Shoebat's website is at www.shoebat.com and he has written such books as God's War of Terror and claims his grandfather was a friend of the notorious Arab-Nazi Haj-Ameen Al-Husseni the Grand Mufti of Jerusalem and friend of Adolf Hitler. Husseni oversaw the murder of 900,000 Serbs, Jews, and Gypsies in Yugoslavia during World War 2 and was indicted there for war crimes. (1)

The British who attempted to install him in power in Palestine protected him from Yugoslav authorities. Husseni was a relative (uncle?) of Yasser Arafat an Egyptian Arab and arch terrorist. Shoebat's basic story is he left this terrorist culture, became a Christian because his wife was Catholic, and now they want to kill him for his activities "exposing" Islam and leaving the faith.

My interest here is neither this Shoebat character nor his detractors such as the New York Times that refers to terrorists as "militants." The problem is the reaction of the Bristol Herald Courier.

Bewildering Apologist

By December 8 Editor J. Todd foster was in full political correctness damage control mode. To quote Mr. Foster,

It's easy for a newspaper in an almost all-white, conservative, Christian region to get away with a front-page article that denounces all of Islam.

Mr. Foster seems to consider the "almost all-white, conservative, Christian" somehow in contempt as his newspaper constantly proclaims the virtues of racist "diversity" dogma at every turn. He has nothing to say about Islam as if they are somehow innocent victims in all of this. To continue with Mr. Foster,

Two readers - shockingly, there were only two - complained that we gave a bombastic apostle a platform for hate speech. Those readers were right.

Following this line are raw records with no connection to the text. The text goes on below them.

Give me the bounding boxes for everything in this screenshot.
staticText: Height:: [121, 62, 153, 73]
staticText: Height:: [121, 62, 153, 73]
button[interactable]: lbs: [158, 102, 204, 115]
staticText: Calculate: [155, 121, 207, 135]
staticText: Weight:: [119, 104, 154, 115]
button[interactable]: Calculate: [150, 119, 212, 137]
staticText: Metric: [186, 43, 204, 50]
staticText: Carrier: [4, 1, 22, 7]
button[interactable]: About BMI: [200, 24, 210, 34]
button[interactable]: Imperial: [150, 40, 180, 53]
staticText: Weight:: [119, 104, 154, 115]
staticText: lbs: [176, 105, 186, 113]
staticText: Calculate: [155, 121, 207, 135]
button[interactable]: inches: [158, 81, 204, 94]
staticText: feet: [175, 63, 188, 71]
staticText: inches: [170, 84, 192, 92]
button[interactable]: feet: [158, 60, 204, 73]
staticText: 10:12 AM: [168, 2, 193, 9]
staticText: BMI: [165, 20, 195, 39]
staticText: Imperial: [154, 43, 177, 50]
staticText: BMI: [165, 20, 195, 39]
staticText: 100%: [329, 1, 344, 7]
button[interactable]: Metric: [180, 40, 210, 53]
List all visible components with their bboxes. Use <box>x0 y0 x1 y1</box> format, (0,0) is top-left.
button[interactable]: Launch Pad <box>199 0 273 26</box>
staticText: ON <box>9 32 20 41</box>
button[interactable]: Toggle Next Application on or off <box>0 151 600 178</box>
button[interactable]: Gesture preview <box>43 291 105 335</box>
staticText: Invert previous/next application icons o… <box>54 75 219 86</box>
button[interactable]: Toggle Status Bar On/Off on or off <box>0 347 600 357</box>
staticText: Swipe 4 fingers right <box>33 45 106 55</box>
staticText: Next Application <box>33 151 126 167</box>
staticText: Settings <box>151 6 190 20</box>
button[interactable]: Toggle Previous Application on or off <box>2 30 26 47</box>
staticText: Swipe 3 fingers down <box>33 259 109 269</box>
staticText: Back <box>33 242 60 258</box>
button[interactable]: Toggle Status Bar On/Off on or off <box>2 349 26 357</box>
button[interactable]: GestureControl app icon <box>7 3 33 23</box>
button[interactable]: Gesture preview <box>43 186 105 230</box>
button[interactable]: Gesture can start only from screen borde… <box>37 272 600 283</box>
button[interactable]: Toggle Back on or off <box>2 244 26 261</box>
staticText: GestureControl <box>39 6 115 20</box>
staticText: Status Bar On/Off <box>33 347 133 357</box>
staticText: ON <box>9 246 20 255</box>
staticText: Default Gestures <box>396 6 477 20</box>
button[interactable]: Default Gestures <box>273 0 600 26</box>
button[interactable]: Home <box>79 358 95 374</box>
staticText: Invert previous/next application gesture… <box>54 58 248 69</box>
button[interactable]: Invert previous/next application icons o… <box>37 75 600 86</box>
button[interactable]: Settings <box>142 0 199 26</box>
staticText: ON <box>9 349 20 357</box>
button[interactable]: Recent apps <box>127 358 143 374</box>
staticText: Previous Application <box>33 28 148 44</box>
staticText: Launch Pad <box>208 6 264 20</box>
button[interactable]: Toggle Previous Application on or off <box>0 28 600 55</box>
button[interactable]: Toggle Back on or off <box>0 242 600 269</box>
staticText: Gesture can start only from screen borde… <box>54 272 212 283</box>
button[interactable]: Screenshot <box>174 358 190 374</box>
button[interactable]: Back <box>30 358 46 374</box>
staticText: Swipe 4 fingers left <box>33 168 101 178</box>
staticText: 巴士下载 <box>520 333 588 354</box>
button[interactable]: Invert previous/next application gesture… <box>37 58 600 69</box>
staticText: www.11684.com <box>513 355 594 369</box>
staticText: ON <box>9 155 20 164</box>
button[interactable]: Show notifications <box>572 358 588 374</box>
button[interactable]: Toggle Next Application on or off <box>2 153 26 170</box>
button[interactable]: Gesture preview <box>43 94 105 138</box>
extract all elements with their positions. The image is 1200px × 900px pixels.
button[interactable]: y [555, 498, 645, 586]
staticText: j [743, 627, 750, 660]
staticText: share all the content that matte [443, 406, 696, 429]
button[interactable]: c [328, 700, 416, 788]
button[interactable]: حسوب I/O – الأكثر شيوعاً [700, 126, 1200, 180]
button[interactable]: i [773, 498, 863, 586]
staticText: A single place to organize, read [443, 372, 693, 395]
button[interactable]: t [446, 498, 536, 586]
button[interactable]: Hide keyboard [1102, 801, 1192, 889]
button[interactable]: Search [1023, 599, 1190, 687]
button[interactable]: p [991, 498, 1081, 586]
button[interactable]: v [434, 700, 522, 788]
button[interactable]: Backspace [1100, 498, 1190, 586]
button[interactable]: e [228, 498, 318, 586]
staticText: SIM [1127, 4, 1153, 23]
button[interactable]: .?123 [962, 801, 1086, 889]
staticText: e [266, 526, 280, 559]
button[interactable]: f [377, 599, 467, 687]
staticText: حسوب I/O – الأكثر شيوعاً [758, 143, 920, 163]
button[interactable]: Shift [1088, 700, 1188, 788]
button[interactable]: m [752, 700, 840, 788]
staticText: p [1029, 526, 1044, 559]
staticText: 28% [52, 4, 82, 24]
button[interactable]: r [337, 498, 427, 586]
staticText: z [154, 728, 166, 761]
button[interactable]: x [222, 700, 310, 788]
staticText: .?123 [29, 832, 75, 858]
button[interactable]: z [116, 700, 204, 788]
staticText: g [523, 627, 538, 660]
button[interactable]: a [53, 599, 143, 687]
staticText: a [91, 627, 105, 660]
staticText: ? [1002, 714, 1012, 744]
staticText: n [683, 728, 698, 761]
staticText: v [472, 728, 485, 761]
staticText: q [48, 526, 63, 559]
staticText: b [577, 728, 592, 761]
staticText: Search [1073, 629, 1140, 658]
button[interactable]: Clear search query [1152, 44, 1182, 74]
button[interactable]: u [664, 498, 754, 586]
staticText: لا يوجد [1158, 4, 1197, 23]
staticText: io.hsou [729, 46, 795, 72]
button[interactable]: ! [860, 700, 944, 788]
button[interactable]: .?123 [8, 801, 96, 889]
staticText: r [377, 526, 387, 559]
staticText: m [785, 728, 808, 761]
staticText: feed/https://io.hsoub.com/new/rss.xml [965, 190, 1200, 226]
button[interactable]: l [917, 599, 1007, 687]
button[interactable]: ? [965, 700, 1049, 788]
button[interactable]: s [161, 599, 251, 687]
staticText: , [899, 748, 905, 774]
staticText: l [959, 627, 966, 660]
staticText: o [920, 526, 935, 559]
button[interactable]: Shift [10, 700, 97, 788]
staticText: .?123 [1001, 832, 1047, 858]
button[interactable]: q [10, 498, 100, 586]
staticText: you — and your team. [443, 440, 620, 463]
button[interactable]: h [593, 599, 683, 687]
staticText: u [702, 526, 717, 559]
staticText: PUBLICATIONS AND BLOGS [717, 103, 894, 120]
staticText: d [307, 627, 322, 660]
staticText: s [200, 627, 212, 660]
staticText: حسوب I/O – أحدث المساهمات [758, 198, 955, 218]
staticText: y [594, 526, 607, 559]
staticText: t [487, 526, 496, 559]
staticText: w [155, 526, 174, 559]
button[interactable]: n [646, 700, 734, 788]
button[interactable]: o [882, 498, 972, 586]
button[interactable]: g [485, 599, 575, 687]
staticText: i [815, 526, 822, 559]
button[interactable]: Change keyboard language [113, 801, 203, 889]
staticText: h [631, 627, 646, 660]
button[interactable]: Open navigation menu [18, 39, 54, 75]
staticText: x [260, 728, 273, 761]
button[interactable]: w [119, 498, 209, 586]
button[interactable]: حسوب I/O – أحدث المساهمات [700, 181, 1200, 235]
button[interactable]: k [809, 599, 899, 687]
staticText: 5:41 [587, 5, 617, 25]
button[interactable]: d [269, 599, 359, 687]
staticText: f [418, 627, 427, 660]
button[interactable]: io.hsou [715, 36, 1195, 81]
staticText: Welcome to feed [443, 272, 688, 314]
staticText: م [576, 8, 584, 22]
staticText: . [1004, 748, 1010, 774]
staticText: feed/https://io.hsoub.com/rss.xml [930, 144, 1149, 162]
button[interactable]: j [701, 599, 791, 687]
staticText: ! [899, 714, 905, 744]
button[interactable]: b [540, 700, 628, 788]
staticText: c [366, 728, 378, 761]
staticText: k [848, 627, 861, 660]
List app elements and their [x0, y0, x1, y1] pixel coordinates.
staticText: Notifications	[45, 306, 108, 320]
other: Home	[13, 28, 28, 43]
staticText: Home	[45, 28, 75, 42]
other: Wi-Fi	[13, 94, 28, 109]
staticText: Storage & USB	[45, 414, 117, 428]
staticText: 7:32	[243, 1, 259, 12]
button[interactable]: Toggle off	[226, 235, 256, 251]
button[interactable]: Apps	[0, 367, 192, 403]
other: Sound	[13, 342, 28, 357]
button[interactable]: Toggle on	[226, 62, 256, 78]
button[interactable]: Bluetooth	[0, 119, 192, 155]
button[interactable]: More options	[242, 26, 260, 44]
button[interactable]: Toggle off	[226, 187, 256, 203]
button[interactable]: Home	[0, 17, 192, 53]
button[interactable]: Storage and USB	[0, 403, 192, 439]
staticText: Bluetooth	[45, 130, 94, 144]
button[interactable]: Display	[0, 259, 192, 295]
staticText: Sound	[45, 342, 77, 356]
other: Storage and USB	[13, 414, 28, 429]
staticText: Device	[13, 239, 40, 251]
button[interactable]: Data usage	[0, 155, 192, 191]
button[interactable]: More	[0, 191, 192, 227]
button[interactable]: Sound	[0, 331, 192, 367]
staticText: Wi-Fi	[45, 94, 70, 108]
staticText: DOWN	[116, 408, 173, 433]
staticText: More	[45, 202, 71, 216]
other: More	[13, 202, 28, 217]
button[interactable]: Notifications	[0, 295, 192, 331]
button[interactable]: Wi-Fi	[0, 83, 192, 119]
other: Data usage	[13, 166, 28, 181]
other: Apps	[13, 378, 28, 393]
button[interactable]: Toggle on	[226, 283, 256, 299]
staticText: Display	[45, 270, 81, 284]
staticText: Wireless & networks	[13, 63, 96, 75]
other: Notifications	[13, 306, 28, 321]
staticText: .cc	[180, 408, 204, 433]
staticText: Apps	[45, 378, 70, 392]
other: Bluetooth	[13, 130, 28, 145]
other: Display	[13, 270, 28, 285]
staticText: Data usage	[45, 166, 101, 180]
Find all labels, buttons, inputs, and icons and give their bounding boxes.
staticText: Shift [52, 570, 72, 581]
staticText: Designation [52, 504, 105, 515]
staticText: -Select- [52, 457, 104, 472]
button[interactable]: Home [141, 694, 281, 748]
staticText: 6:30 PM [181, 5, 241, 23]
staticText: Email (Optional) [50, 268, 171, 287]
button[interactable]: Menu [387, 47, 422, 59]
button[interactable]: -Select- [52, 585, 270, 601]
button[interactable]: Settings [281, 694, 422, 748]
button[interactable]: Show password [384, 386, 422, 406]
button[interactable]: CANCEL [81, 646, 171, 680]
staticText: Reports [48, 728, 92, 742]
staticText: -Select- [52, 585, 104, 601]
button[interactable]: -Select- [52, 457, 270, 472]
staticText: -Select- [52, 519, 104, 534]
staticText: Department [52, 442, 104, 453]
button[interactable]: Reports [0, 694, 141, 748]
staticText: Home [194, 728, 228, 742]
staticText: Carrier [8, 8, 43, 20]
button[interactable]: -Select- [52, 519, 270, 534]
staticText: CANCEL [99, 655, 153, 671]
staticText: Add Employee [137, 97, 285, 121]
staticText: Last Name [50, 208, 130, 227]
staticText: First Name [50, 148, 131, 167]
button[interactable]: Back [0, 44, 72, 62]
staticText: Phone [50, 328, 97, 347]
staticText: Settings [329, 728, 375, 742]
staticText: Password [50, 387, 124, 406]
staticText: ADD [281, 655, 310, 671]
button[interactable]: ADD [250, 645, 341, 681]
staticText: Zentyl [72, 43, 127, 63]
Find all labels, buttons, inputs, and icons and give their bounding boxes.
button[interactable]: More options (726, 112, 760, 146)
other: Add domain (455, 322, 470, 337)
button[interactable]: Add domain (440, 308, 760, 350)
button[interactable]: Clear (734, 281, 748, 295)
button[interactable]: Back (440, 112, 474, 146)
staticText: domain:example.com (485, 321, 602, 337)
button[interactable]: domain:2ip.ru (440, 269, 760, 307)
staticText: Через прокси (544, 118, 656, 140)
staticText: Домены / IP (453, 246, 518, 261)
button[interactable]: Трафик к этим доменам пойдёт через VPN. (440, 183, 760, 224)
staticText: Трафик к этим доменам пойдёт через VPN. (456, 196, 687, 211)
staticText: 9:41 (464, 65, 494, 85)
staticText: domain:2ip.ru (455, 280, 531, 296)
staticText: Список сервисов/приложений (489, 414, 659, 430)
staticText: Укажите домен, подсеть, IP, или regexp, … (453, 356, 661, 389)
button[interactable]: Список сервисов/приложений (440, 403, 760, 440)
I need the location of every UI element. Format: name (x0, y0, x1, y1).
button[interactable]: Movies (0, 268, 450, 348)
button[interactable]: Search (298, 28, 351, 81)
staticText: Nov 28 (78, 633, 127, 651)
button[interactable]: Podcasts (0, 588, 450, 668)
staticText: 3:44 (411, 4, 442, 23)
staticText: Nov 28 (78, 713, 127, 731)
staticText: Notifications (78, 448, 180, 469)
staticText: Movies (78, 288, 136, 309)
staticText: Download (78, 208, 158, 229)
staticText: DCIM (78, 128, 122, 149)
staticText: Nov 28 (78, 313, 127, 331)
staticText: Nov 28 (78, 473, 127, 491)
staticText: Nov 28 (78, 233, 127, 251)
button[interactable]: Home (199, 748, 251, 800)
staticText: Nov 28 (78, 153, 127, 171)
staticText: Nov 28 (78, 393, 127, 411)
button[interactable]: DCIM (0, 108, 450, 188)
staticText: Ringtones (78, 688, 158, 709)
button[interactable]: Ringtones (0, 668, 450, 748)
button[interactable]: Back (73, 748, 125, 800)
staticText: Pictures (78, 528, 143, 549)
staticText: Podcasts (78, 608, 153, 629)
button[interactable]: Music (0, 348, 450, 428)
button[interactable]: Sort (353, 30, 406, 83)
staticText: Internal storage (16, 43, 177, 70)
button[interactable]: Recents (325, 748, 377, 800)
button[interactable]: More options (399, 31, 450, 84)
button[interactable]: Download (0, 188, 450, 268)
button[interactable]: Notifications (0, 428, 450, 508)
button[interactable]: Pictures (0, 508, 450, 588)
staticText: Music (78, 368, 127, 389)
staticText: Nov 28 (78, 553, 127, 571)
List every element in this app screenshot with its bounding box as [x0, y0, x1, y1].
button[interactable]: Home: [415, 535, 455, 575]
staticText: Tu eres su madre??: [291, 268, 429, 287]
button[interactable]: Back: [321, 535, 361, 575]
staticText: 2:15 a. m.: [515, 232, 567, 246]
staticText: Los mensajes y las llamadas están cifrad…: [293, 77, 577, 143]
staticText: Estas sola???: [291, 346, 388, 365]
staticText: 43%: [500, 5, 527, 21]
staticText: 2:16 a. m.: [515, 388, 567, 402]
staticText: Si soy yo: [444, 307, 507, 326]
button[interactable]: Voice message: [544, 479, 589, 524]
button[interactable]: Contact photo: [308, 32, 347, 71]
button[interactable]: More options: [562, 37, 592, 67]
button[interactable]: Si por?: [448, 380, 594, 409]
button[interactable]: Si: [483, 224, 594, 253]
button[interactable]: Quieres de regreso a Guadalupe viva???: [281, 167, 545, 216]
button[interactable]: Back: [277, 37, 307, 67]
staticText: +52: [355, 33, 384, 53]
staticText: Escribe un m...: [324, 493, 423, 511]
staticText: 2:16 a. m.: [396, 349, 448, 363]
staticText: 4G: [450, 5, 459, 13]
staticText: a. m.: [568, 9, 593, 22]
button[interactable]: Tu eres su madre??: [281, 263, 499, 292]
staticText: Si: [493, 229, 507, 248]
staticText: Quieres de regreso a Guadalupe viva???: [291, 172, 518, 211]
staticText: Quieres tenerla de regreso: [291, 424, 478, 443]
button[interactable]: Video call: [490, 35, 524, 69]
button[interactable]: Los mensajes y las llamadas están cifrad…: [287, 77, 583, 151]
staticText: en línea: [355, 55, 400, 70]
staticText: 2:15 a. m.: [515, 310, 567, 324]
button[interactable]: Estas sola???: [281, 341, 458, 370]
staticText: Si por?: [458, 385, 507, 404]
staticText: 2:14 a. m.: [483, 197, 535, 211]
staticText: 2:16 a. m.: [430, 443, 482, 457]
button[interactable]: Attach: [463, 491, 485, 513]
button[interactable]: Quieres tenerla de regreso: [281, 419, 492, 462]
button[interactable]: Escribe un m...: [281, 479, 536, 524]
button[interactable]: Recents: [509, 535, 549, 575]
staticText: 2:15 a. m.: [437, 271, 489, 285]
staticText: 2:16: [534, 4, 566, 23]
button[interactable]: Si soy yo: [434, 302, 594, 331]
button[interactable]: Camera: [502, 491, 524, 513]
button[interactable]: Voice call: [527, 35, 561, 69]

The writer of this story did a great job covering Walid Shoebat's appearance in Bristol, where he spoke to a pair of gatherings at a Baptist church. Shoebat is a mesmerizing speaker, I'm told, and served up plenty of red meat to evangelical Christians.

The problem is that we allowed Shoebat (pronounced Showy-bat) to equate all of the Muslim religion to evil. It's tantamount to a former Baptist going to Saudi Arabia and equating all Baptists with abortion-doctor killers. There is no question that Shoebat's appearance was newsworthy. It should have been covered. But we also should have tried harder and earlier to find Muslim officials to offer counterpoints...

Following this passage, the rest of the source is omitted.